_Exercise aim:_ Transcribe the records below in their entirety, and leave out each image.

_Source material:_
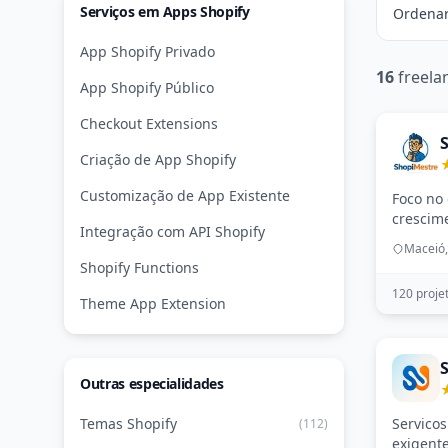
Serviços em Apps Shopify
Ordenar
App Shopify Privado
16
freela
App Shopify Público
Checkout Extensions
Criação de App Shopify
Customização de App Existente
Foco no
crescime
Integração com API Shopify
Maceió,
Shopify Functions
120 proje
Theme App Extension
Outras especialidades
Temas Shopify
Servicos
(112)
exigent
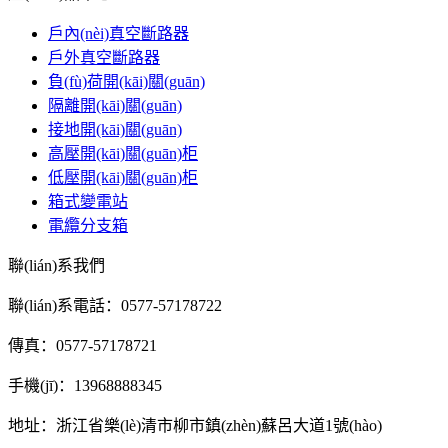
戶內(nèi)真空斷路器
戶外真空斷路器
負(fù)荷開(kāi)關(guān)
隔離開(kāi)關(guān)
接地開(kāi)關(guān)
高壓開(kāi)關(guān)柜
低壓開(kāi)關(guān)柜
箱式變電站
電纜分支箱
聯(lián)系我們
聯(lián)系電話：0577-57178722
傳真：0577-57178721
手機(jī)：13968888345
地址：浙江省樂(lè)清市柳市鎮(zhèn)蘇呂大道1號(hào)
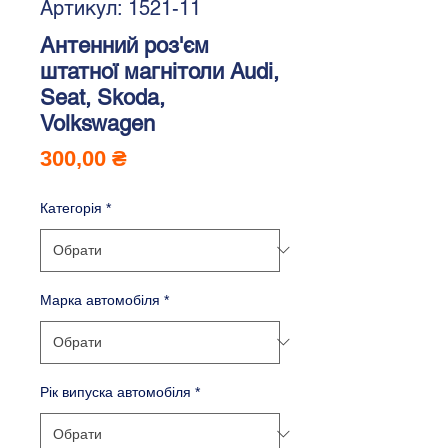
Артикул: 1521-11
Антенний роз'єм
штатної магнітоли Audi,
Seat, Skoda,
Volkswagen
Ціна
300,00 ₴
Категорія
*
Марка автомобіля
*
Рік випуска автомобіля
*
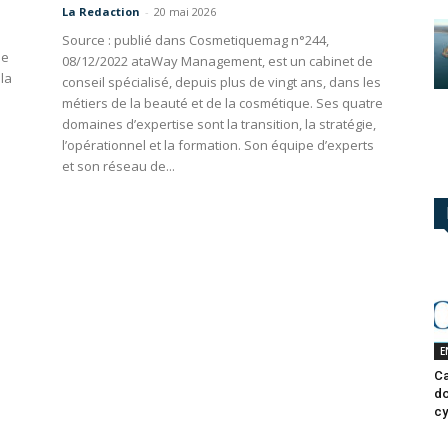
La Redaction
-
20 mai 2026
Source : publié dans Cosmetiquemag n°244,
de
08/12/2022 ataWay Management, est un cabinet de
la
conseil spécialisé, depuis plus de vingt ans, dans les
métiers de la beauté et de la cosmétique. Ses quatre
domaines d’expertise sont la transition, la stratégie,
l’opérationnel et la formation. Son équipe d’experts
et son réseau de...
E
Ca
do
cy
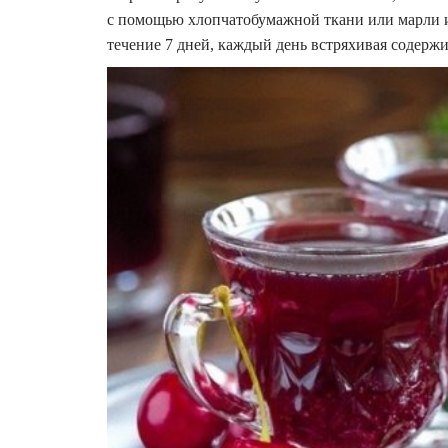
с помощью хлопчатобумажной ткани или марли и 
течение 7 дней, каждый день встряхивая содерж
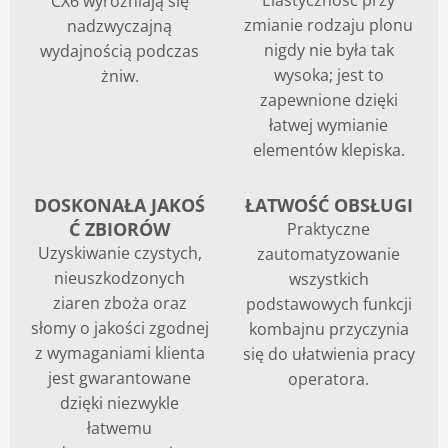
Elastyczność przy
CX6 wyróżniają się
zmianie rodzaju plonu
nadzwyczajną
Blog
nigdy nie była tak
wydajnością podczas
wysoka; jest to
żniw.
zapewnione dzięki
łatwej wymianie
elementów klepiska.
DOSKONAŁA JAKOŚ
ŁATWOŚĆ OBSŁUGI
Ć ZBIORÓW
Praktyczne
Uzyskiwanie czystych,
zautomatyzowanie
nieuszkodzonych
wszystkich
ziaren zboża oraz
podstawowych funkcji
słomy o jakości zgodnej
kombajnu przyczynia
z wymaganiami klienta
się do ułatwienia pracy
jest gwarantowane
operatora.
dzięki niezwykle
łatwemu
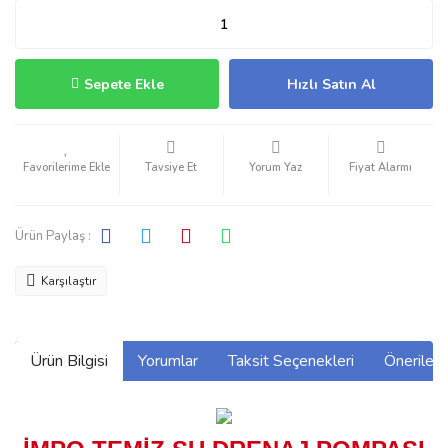
Sepete Ekle
Hızlı Satın Al
Tavsiye Et
Yorum Yaz
Fiyat Alarmı
Ürün Paylaş :
Karşılaştır
Ürün Bilgisi
Yorumlar
Taksit Seçenekleri
Önerilerin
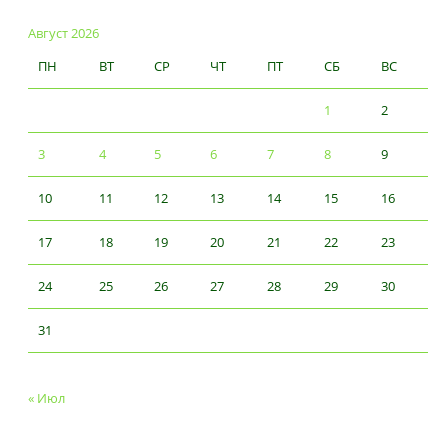
Август 2026
ПН
ВТ
СР
ЧТ
ПТ
СБ
ВС
1
2
3
4
5
6
7
8
9
10
11
12
13
14
15
16
17
18
19
20
21
22
23
24
25
26
27
28
29
30
31
« Июл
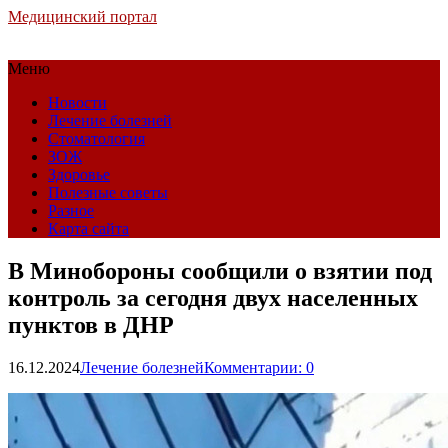
Медицинский портал
Меню
Новости
Лечение болезней
Стоматология
ЗОЖ
Здоровье
Полезные советы
Разное
Карта сайта
В Минобороны сообщили о взятии под
контроль за сегодня двух населенных
пунктов в ДНР
16.12.2024
Лечение болезней
Комментарии: 0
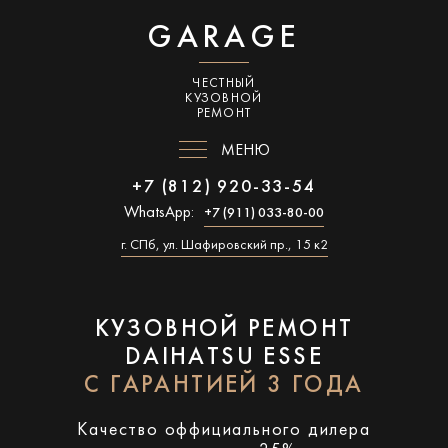
GARAGE
ЧЕСТНЫЙ
КУЗОВНОЙ
РЕМОНТ
МЕНЮ
+7 (812) 920-33-54
WhatsApp:
+7 (911) 033-80-00
г. СПб, ул. Шафировский пр., 15 к2
КУЗОВНОЙ РЕМОНТ
DAIHATSU ESSE
С ГАРАНТИЕЙ 3 ГОДА
Качество оффициального дилера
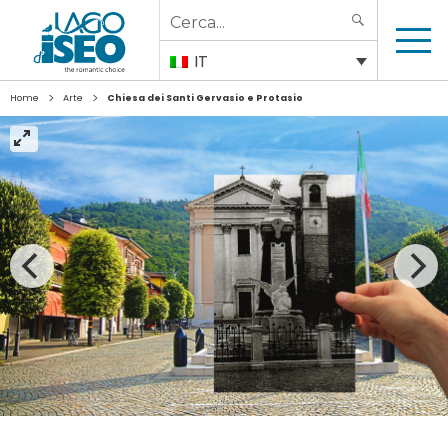
Search
SEARCH
for:
IT
>
>
Home
Arte
Chiesa dei Santi Gervasio e Protasio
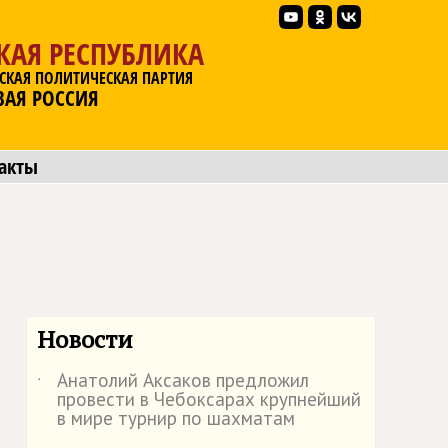
КАЯ РЕСПУБЛИКА
СКАЯ ПОЛИТИЧЕСКАЯ ПАРТИЯ
ВАЯ РОССИЯ
акты
Новости
Анатолий Аксаков предложил
˙
провести в Чебоксарах крупнейший
в мире турнир по шахматам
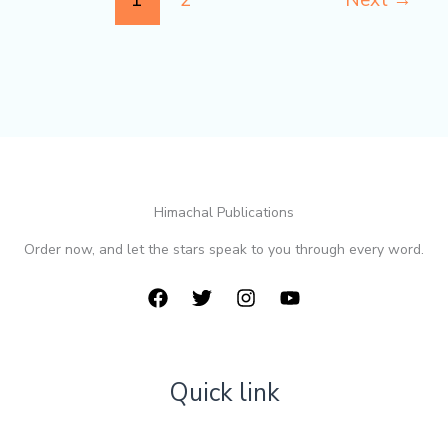
1
2
Next
→
–
स्वस्तिक
Himachal Publications
Order now, and let the stars speak to you through every word.
Quick link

_Expected output:_
Serviços em Apps Shopify
Ordenar
App Shopify Privado
16
freela
App Shopify Público
Checkout Extensions
Criação de App Shopify
Customização de App Existente
Foco no
crescime
Integração com API Shopify
Maceió,
Shopify Functions
120 proje
Theme App Extension
Outras especialidades
Temas Shopify
Servicos
(112)
exigent
戶內(nèi)真空斷路器
戶外真空斷路器
負(fù)荷開(kāi)關(guān)
隔離開(kāi)關(guān)
接地開(kāi)關(guān)
高壓開(kāi)關(guān)柜
低壓開(kāi)關(guān)柜
箱式變電站
電纜分支箱
聯(lián)系我們
聯(lián)系電話：0577-57178722
傳真：0577-57178721
手機(jī)：13968888345
地址：浙江省樂(lè)清市柳市鎮(zhèn)蘇呂大道1號(hào)
Артикул: 1521-11
Антенний роз'єм
штатної магнітоли Audi,
Seat, Skoda,
Volkswagen
Ціна
300,00 ₴
Категорія
*
Марка автомобіля
*
Рік випуска автомобіля
*
La Redaction
-
20 mai 2026
Source : publié dans Cosmetiquemag n°244,
de
08/12/2022 ataWay Management, est un cabinet de
la
conseil spécialisé, depuis plus de vingt ans, dans les
métiers de la beauté et de la cosmétique. Ses quatre
domaines d’expertise sont la transition, la stratégie,
l’opérationnel et la formation. Son équipe d’experts
et son réseau de...
E
Ca
do
cy
с помощью хлопчатобумажной ткани или марли и 
течение 7 дней, каждый день встряхивая содерж
Elastyczność przy
CX6 wyróżniają się
zmianie rodzaju plonu
nadzwyczajną
Blog
nigdy nie była tak
wydajnością podczas
wysoka; jest to
żniw.
zapewnione dzięki
łatwej wymianie
elementów klepiska.
DOSKONAŁA JAKOŚ
ŁATWOŚĆ OBSŁUGI
Ć ZBIORÓW
Praktyczne
Uzyskiwanie czystych,
zautomatyzowanie
nieuszkodzonych
wszystkich
ziaren zboża oraz
podstawowych funkcji
słomy o jakości zgodnej
kombajnu przyczynia
z wymaganiami klienta
się do ułatwienia pracy
jest gwarantowane
operatora.
dzięki niezwykle
łatwemu
Sepete Ekle
Hızlı Satın Al
Tavsiye Et
Yorum Yaz
Fiyat Alarmı
Ürün Paylaş :
Karşılaştır
Ürün Bilgisi
Yorumlar
Taksit Seçenekleri
Önerilerin
Август 2026
ПН
ВТ
СР
ЧТ
ПТ
СБ
ВС
1
2
3
4
5
6
7
8
9
10
11
12
13
14
15
16
17
18
19
20
21
22
23
24
25
26
27
28
29
30
31
« Июл
Медицинский портал
Меню
Новости
Лечение болезней
Стоматология
ЗОЖ
Здоровье
Полезные советы
Разное
Карта сайта
В Минобороны сообщили о взятии под
контроль за сегодня двух населенных
пунктов в ДНР
16.12.2024
Лечение болезней
Комментарии: 0
GARAGE
ЧЕСТНЫЙ
КУЗОВНОЙ
РЕМОНТ
МЕНЮ
+7 (812) 920-33-54
WhatsApp:
+7 (911) 033-80-00
г. СПб, ул. Шафировский пр., 15 к2
КУЗОВНОЙ РЕМОНТ
DAIHATSU ESSE
С ГАРАНТИЕЙ 3 ГОДА
Качество оффициального дилера
Search
SEARCH
for:
IT
>
>
Home
Arte
Chiesa dei Santi Gervasio e Protasio
КАЯ РЕСПУБЛИКА
СКАЯ ПОЛИТИЧЕСКАЯ ПАРТИЯ
ВАЯ РОССИЯ
акты
Новости
Анатолий Аксаков предложил
˙
провести в Чебоксарах крупнейший
в мире турнир по шахматам
1
2
Next
→
–
स्वस्तिक
Himachal Publications
Order now, and let the stars speak to you through every word.
Quick link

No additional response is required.